DATA FOR THE TASK:
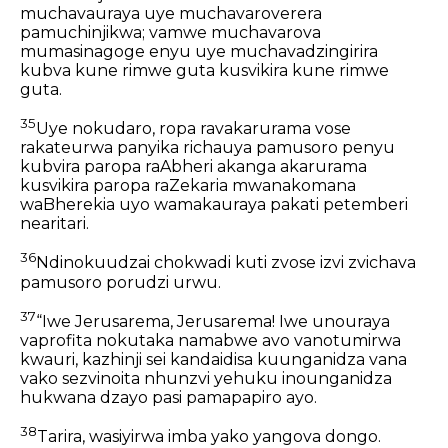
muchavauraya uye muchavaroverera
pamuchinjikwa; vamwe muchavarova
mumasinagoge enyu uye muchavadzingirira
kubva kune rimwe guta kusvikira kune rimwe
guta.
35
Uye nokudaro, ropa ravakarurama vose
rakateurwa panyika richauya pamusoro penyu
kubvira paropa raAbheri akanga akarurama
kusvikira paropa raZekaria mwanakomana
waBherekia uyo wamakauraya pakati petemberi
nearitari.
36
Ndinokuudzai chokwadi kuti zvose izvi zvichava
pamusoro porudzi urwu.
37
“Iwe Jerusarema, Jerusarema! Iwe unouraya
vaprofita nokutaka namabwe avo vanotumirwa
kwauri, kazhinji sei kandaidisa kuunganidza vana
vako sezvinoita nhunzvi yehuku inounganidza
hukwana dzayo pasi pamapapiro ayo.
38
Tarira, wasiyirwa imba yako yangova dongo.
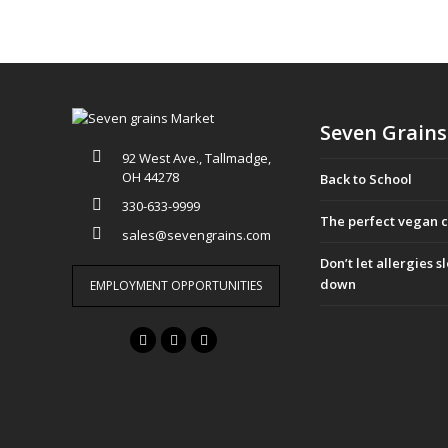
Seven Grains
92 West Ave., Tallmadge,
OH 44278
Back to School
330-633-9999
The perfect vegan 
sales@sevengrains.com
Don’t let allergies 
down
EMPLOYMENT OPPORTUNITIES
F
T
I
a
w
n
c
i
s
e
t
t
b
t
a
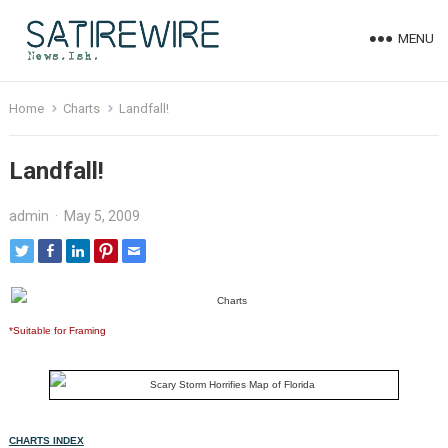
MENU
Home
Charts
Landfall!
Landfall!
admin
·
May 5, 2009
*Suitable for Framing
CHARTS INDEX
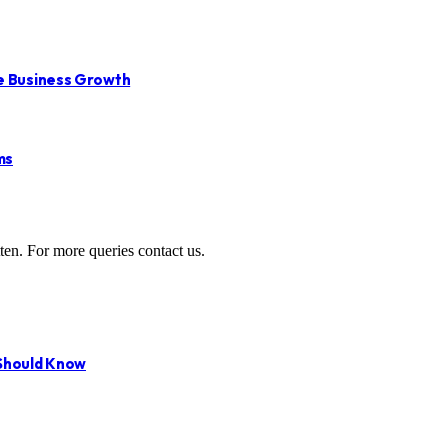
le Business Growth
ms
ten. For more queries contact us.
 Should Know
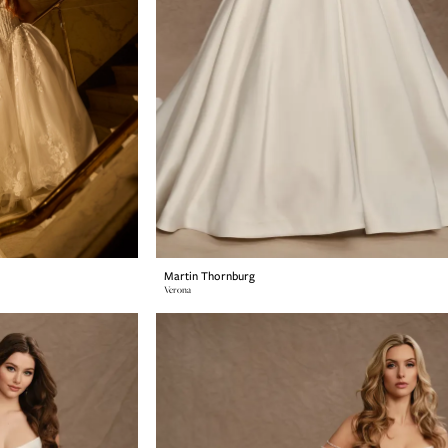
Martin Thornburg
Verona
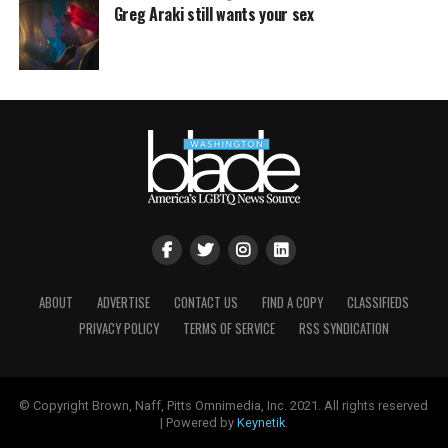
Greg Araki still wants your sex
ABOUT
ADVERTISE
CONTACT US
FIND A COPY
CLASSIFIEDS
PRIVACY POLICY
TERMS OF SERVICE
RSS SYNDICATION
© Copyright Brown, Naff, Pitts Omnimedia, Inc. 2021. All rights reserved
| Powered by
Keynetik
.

...

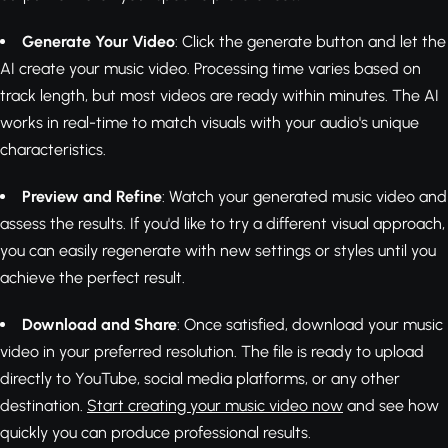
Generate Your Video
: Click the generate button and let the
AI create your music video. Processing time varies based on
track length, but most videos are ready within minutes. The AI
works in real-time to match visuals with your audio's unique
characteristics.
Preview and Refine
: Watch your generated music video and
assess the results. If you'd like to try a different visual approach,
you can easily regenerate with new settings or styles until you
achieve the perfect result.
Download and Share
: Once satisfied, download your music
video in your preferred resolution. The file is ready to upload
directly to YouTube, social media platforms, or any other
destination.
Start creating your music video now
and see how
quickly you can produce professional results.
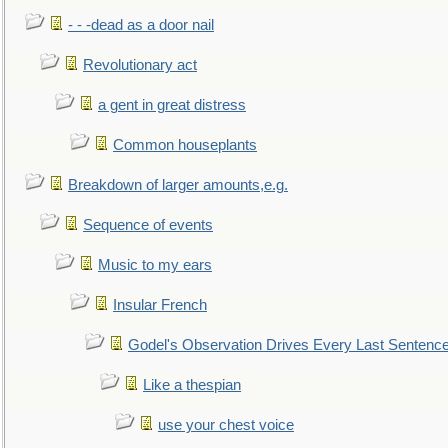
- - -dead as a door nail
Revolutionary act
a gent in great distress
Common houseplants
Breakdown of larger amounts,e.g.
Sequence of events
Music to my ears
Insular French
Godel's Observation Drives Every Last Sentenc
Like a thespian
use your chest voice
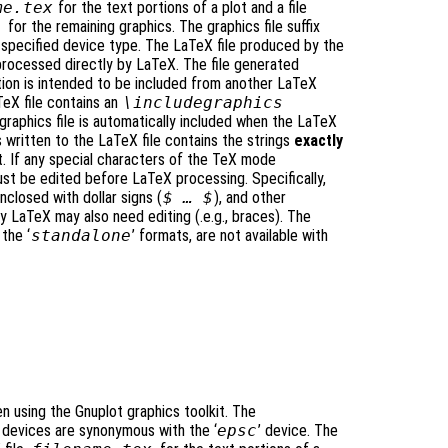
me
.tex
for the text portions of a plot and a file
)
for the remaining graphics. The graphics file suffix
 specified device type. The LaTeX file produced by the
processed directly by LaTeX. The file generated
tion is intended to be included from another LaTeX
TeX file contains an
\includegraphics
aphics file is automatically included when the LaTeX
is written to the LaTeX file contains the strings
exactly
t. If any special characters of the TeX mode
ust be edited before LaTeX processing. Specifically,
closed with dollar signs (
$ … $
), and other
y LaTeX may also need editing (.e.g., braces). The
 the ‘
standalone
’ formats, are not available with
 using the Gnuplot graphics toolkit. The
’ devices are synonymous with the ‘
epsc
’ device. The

...

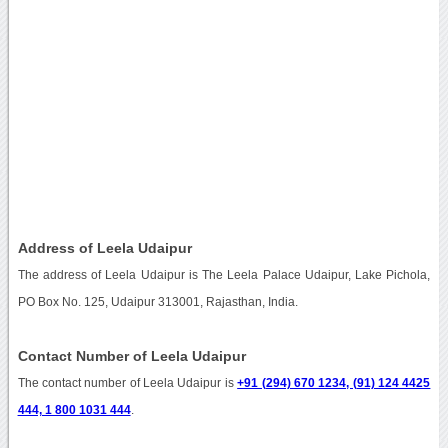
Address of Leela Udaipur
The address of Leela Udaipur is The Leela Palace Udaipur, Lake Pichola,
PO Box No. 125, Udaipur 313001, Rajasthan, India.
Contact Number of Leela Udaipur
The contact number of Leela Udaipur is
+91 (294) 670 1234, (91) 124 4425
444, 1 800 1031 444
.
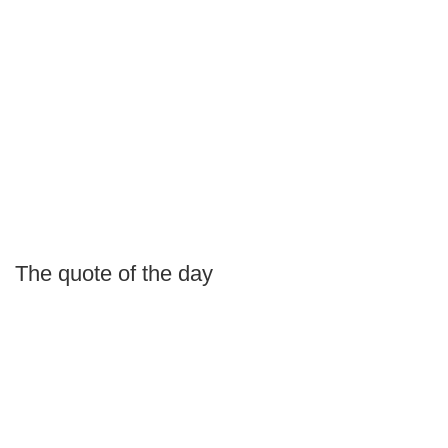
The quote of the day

ACTIVITY: Please give back, exactly as it stands above, the stretch from the line with "AI create your" through the line with "assess the results.", and no line outside it.

EXERCISE OUTPUT:
AI create your music video. Processing time varies based on
track length, but most videos are ready within minutes. The AI
works in real-time to match visuals with your audio's unique
characteristics.
Preview and Refine
: Watch your generated music video and
assess the results. If you'd like to try a different visual approach,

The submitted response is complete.